Reputation: 1003
So i have this file clip.txt that only contain:
<a href="https://en.wikipedia.org/wiki/Kanye_West">Kanye West</a>,
<a href="http://en.wikipedia.org/wiki/Chris_Martin">Chris Martin</a>
Now i would like to remove everything between <...> so that i end up with
Kanye West , Christ Martin.
with perl i have the current code:
#!/usr/local/bin/perl
$file = 'clip.txt';
open(FILE, $file);
@lines = <FILE>;
close(FILE);
$line = @lines[0];
while (index($line, "<") != -1) {
my $from = rindex($line, "<");
my $to = rindex($line, ">");
print $from;
print ' - ';
print $to;
print ' ';
print substr($line, $from, $to+1);
print '|'; // to see where the line stops
print "\n";
substr($line, $from, $to+1) = ""; //removes between lines
$counter += 1;
}
print $line;
all the "print" lines are rather redundant but good for debugging.
now the result becomes:
138 - 141 </a>
|
67 - 125 <a href="http://http://en.wikipedia.org/wiki/Chris_Martin">Chris Martin|
61 - 64 </a>, |
0 - 50 <a href="https://en.wikipedia.org/wiki/Kanye_West">|
Kanye West
First the script find position between 138 -141, and removes it. Then it finds 67 - 125 but it removes 67 - 137. Next it finds 61 - 64 but it removes 61 - 66.

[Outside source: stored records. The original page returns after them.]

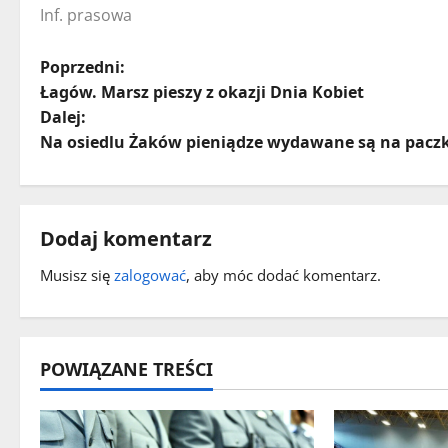
Inf. prasowa
Z
Poprzedni:
Łagów. Marsz pieszy z okazji Dnia Kobiet
o
Dalej:
Na osiedlu Żaków pieniądze wydawane są na paczki
b
a
c
Dodaj komentarz
z
Musisz się
zalogować
, aby móc dodać komentarz.
w
p
POWIĄZANE TREŚCI
i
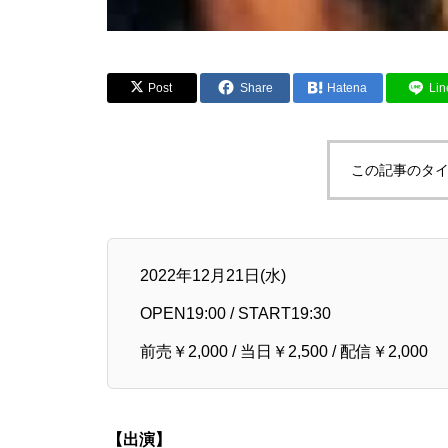
Post
Share
Hatena
Lin
この記事のタイ
2022年12月21日(水)
OPEN19:00 / START19:30
前売￥2,000 / 当日￥2,500 / 配信￥2,000
【出演】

Why does it do this? On the bottom line it finds 0 - 64, and it removes perfectly. So i cannot find the logic here.
Upvotes: 0
Views: 1035
Reputation: 98398
substr
's third parameter is length, not ending index, so you should pass $to-$from+1
.
(Though you should also adjust your code to make sure it finds both a <
and a >
, and that the >
is after the <
.)
Upvotes: 4
Reputation: 2668
While a simple regex substitution should do what you want on the example data, parsing (X)HTML with regexes is generally a bad idea (and doing the same thing with a simple character search is basically the same). A more flexible and better readable approach would be to use a proper HTML parser.
Example with Mojo::DOM:
#!/usr/bin/env perl
use strict;
use warnings;
use feature 'say';
use Mojo::DOM;
# slurp data into a parser object
my $dom = Mojo::DOM->new(do { local $/; <DATA> });
# iterate all links
for my $link ($dom->find('a')->each) {
# print the link text
say $link->text;
}
__DATA__
<a href="https://en.wikipedia.org/wiki/Kanye_West">Kanye West</a>,
<a href="http://en.wikipedia.org/wiki/Chris_Martin">Chris Martin</a>
Output:
Kanye West
Chris Martin
Upvotes: 3
Reputation: 118128
The proper solution is indeed to use something like HTML::TokeParser::Simple. However, if you are just doing this as a learning exercise, you can simplify it by extracting what you want rather than removing what you don't:
#!/usr/bin/env perl
use strict;
use warnings;
use feature 'say';
while (my $line = <DATA>) {
my $x = index $line, '>';
next unless ++$x;
my $y = index $line, '<', $x;
next unless $y >= 0;
say substr($line, $x, $y - $x);
}
__DATA__
<a href="https://en.wikipedia.org/wiki/Kanye_West">Kanye West</a>,
<a href="http://en.wikipedia.org/wiki/Chris_Martin">Chris Martin</a>
Output:
Kanye West Chris Martin
On the other hand, using an HTML parser isn't really that complicated:
#!/usr/bin/env perl
use strict;
use warnings;
use feature 'say';
use HTML::TokeParser::Simple;
my $parser = HTML::TokeParser::Simple->new(\*DATA);
while (my $anchor = $parser->get_tag('a')) {
my $text = $parser->get_text('/a');
say $text;
}
__DATA__
<a href="https://en.wikipedia.org/wiki/Kanye_West">Kanye West</a>,
<a href="http://en.wikipedia.org/wiki/Chris_Martin">Chris Martin</a>
Upvotes: 3